I don’t think any of this is bad, by the way. But I don’t think it’s adequate for people who rely on a Patch as their single source of local news coverage. St. John doesn’t necessarily argue: “We’re not as deep as we aspire to be,” he says. “We’re acutely aware of what we’re capable of and what we’re not capable of.”

St. John says Patch will continue to hire journalists so it can offer deeper coverage. And it is using an assortment of gambits to increase revenue and drive down costs so it can do more.

Like other news outlets, it is starting to use software to write some commodity stories, which is supposed to give human reporters more time to do more interesting stuff. It is encouraging readers to create their own posts and updates, and to get other readers to comment on them.

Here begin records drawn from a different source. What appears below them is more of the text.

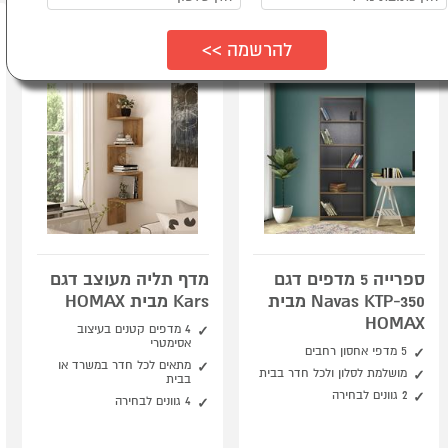
ספרייה 5 מדפים דגם
מדף תליה מעוצב דגם
Navas KTP-350 מבית
Kars מבית HOMAX
HOMAX
4 מדפים קטנים בעיצוב
אסימטרי
5 מדפי אחסון רחבים
מתאים לכל חדר במשרד או
מושלמת לסלון ולכל חדר בבית
בבית
2 גוונים לבחירה
4 גוונים לבחירה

It is planning syndication deals with other publishers that want to distribute their stuff on Patch sites. And while Hale is a big advocate of a free, ad-sponsored business model, Patch is playing around with a membership program for the sites’ biggest fans.

The truth is that Patch in 2019 is not that far off from the pitch former AOL CEO Tim Armstrong used to deliver when he was proselytizing for Patch years ago: A mix of timely updates produced by a fast-typing team of local reporters, supported by ads for local businesses, on a platform designed to let local readers and advertisers load their own stuff onto the site.

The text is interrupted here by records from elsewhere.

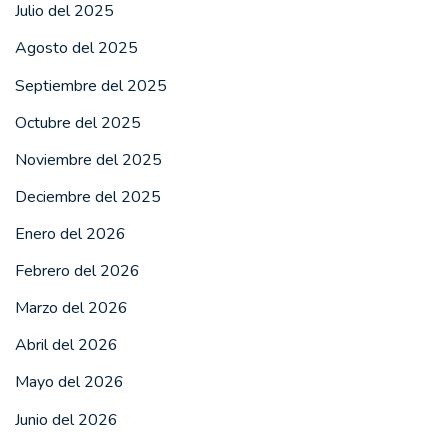
Julio del 2025
Agosto del 2025
Septiembre del 2025
Octubre del 2025
Noviembre del 2025
Deciembre del 2025
Enero del 2026
Febrero del 2026
Marzo del 2026
Abril del 2026
Mayo del 2026
Junio del 2026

One big difference between the two eras, say Patch employees, is that the new Patch is more thoughtful about where it deploys resources.

For instance, under AOL’s ownership, Patch didn’t want to open a local site in Joliet, Illinois, a city of 150,000 people 30 miles south of Chicago. At the time, Patch hoped to focus on more affluent targets like Montclair, New Jersey, a New York City commuter town. “They had a list of criteria that you would use to launch Patches. It made sense but it was also self-limiting,” says Patch editor-in-chief Dennis Robaugh.

But under Hale, Patch launched a Joliet site and found success: Robaugh says the site, staffed by a writer who grew up there, generates 2.5 million page views a month for its stories and has roughly a third of the town signed up for the site’s Facebook page.

Hale Global specializes in distressed assets, and it’s reasonable to wonder about what it will do with Patch now that it is no longer distressed. (Don’t take my word for it: Patch has been telling people about its turnaround for years.)

Verizon, which now owns the company that used to be AOL, holds a minority stake in the company, but Verizon doesn’t seem interested in the media business anymore. Perhaps a bigger company that is interested in news — like Gannett — might be interested in a low-cost, efficient platform.

On the other hand, the market for local news outlets doesn’t seem very frothy right now, so Hale says he’s not in a hurry to sell.

“I think we’re still in the cycle of people barfing over news, people hating ad-driven news. So people are sellers of news,” Hale says. “So as long as people are sellers, it’s a great time for us. I think it’s still time to build.”